- [WORK TO COMPLETE] Repeat all entries word for word; skip images.

(EXERCISE INPUTS)

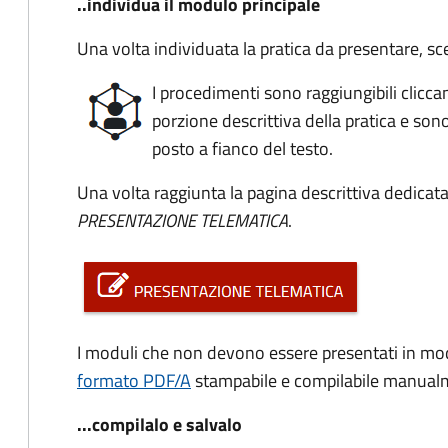
..individua il modulo principale
Una volta individuata la pratica da presentare, sce
I procedimenti sono raggiungibili clicc
porzione descrittiva della pratica e sono
posto a fianco del testo.
Una volta raggiunta la pagina descrittiva dedicata
PRESENTAZIONE TELEMATICA
.
I moduli che non devono essere presentati in mod
formato PDF/A
stampabile e compilabile manual
...compilalo e salvalo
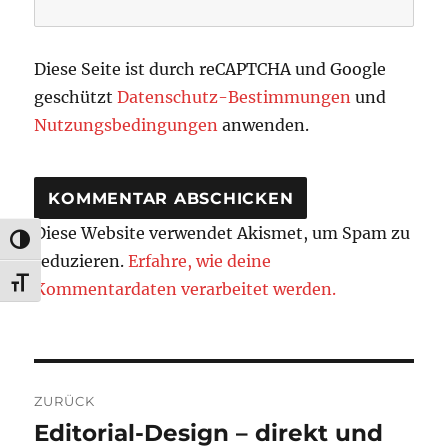
Diese Seite ist durch reCAPTCHA und Google
geschützt
Datenschutz-Bestimmungen
und
Nutzungsbedingungen
anwenden.
Diese Website verwendet Akismet, um Spam zu
UMSCHALTEN AUF HOHE KONTRASTE
reduzieren.
Erfahre, wie deine
SCHRIFT VERGRÖSSERN
Kommentardaten verarbeitet werden.
Beitragsnavigation
ZURÜCK
Editorial-Design – direkt und
Vorheriger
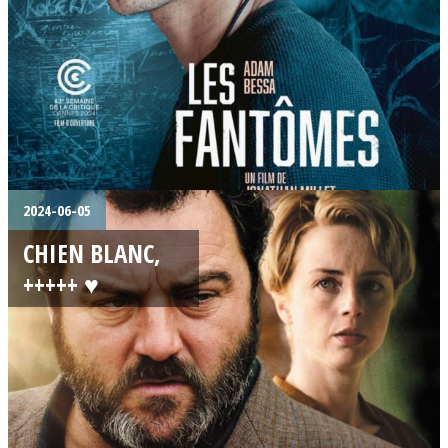
2024-06-05
CHIEN BLANC,
+++++ ♥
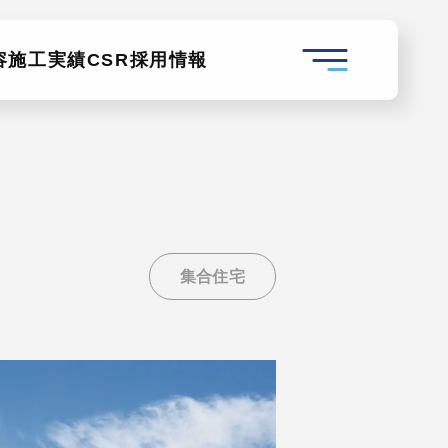
容
施工実績
CSR
採用情報
集合住宅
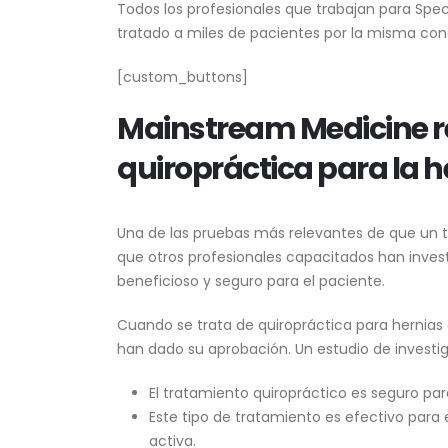
Todos los profesionales que trabajan para Spe
tratado a miles de pacientes por la misma cond
[custom_buttons]
Mainstream Medicine re
quiropráctica para la h
Una de las pruebas más relevantes de que un tr
que otros profesionales capacitados han inves
beneficioso y seguro para el paciente.
Cuando se trata de quiropráctica para hernias
han dado su aprobación. Un estudio de investig
El tratamiento quiropráctico es seguro pa
Este tipo de tratamiento es efectivo para 
activa.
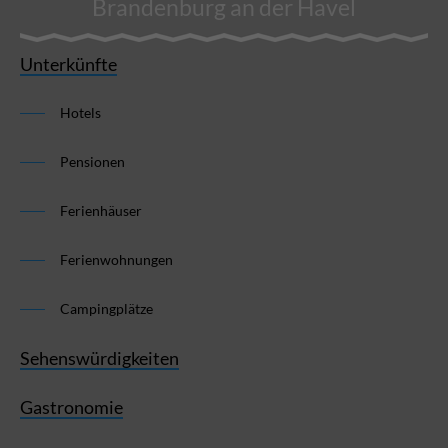
Brandenburg an der Havel
Unterkünfte
Hotels
Pensionen
Ferienhäuser
Ferienwohnungen
Campingplätze
Sehenswürdigkeiten
Gastronomie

(End EXERCISE INPUTS)

- [REPLY TO THE TASK]
..individua il modulo principale
Una volta individuata la pratica da presentare, sce
I procedimenti sono raggiungibili clicc
porzione descrittiva della pratica e sono
posto a fianco del testo.
Una volta raggiunta la pagina descrittiva dedicata
PRESENTAZIONE TELEMATICA
.
I moduli che non devono essere presentati in mod
formato PDF/A
stampabile e compilabile manual
...compilalo e salvalo
Diese Seite ist durch reCAPTCHA und Google
geschützt
Datenschutz-Bestimmungen
und
Nutzungsbedingungen
anwenden.
Diese Website verwendet Akismet, um Spam zu
UMSCHALTEN AUF HOHE KONTRASTE
reduzieren.
Erfahre, wie deine
SCHRIFT VERGRÖSSERN
Kommentardaten verarbeitet werden.
Beitragsnavigation
ZURÜCK
Editorial-Design – direkt und
Vorheriger
2024-06-05
CHIEN BLANC,
+++++ ♥
容
施工実績
CSR
採用情報
集合住宅
Todos los profesionales que trabajan para Spe
tratado a miles de pacientes por la misma cond
[custom_buttons]
Mainstream Medicine re
quiropráctica para la h
Una de las pruebas más relevantes de que un tr
que otros profesionales capacitados han inves
beneficioso y seguro para el paciente.
Cuando se trata de quiropráctica para hernias
han dado su aprobación. Un estudio de investig
El tratamiento quiropráctico es seguro pa
Este tipo de tratamiento es efectivo para 
activa.
Brandenburg an der Havel
Unterkünfte
Hotels
Pensionen
Ferienhäuser
Ferienwohnungen
Campingplätze
Sehenswürdigkeiten
Gastronomie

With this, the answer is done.